YOUR TASK: Output the entries below unchanged, except for the pictures.

DATA TO EXAMINE:
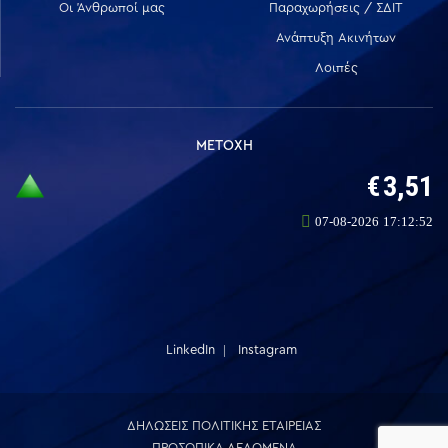
Οι Άνθρωποί μας
Παραχωρήσεις / ΣΔΙΤ
Ανάπτυξη Ακινήτων
Λοιπές
ΜΕΤΟΧΗ
LinkedIn
Instagram
ΔΗΛΩΣΕΙΣ ΠΟΛΙΤΙΚΗΣ ΕΤΑΙΡΕΙΑΣ
ΠΡΟΣΩΠΙΚΑ ΔΕΔΟΜΕΝΑ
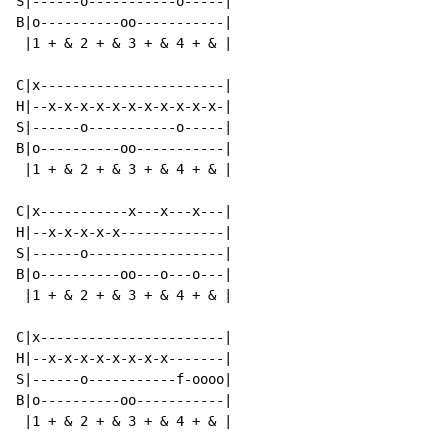
S|------o-----------o-----|

B|o----------oo-----------|

 |1 + & 2 + & 3 + & 4 + & |

C|x-----------------------|

H|--x-x-x-x-x-x-x-x-x-x-x-|

S|------o-----------o-----|

B|o----------oo-----------|

 |1 + & 2 + & 3 + & 4 + & |

C|x-----------x---x---x---|

H|--x-x-x-x-x-------------|

S|------o-----------------|

B|o----------oo---o---o---|

 |1 + & 2 + & 3 + & 4 + & |

C|x-----------------------|

H|--x-x-x-x-x-x-x-x-------|

S|------o-----------f-oooo|

B|o----------oo-----------|

 |1 + & 2 + & 3 + & 4 + & |
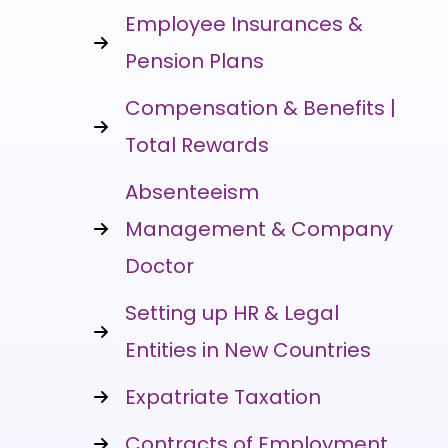
Employee Insurances &
Pension Plans
Compensation & Benefits |
Total Rewards
Absenteeism
Management & Company
Doctor
Setting up HR & Legal
Entities in New Countries
Expatriate Taxation
Contracts of Employment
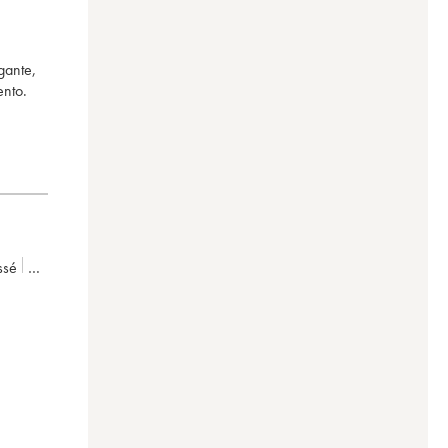
gante,
ento.
ssé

REPLY TO THE EXERCISE:
Οι Άνθρωποί μας
Παραχωρήσεις / ΣΔΙΤ
Ανάπτυξη Ακινήτων
Λοιπές
ΜΕΤΟΧΗ
LinkedIn
Instagram
ΔΗΛΩΣΕΙΣ ΠΟΛΙΤΙΚΗΣ ΕΤΑΙΡΕΙΑΣ
ΠΡΟΣΩΠΙΚΑ ΔΕΔΟΜΕΝΑ
S|------o-----------o-----|

B|o----------oo-----------|

 |1 + & 2 + & 3 + & 4 + & |

C|x-----------------------|

H|--x-x-x-x-x-x-x-x-x-x-x-|

S|------o-----------o-----|

B|o----------oo-----------|

 |1 + & 2 + & 3 + & 4 + & |

C|x-----------x---x---x---|

H|--x-x-x-x-x-------------|

S|------o-----------------|

B|o----------oo---o---o---|

 |1 + & 2 + & 3 + & 4 + & |

C|x-----------------------|

H|--x-x-x-x-x-x-x-x-------|

S|------o-----------f-oooo|

B|o----------oo-----------|

 |1 + & 2 + & 3 + & 4 + & |
Employee Insurances &
Pension Plans
Compensation & Benefits |
Total Rewards
Absenteeism
Management & Company
Doctor
Setting up HR & Legal
Entities in New Countries
Expatriate Taxation
Contracts of Employment
gante,
ento.
ssé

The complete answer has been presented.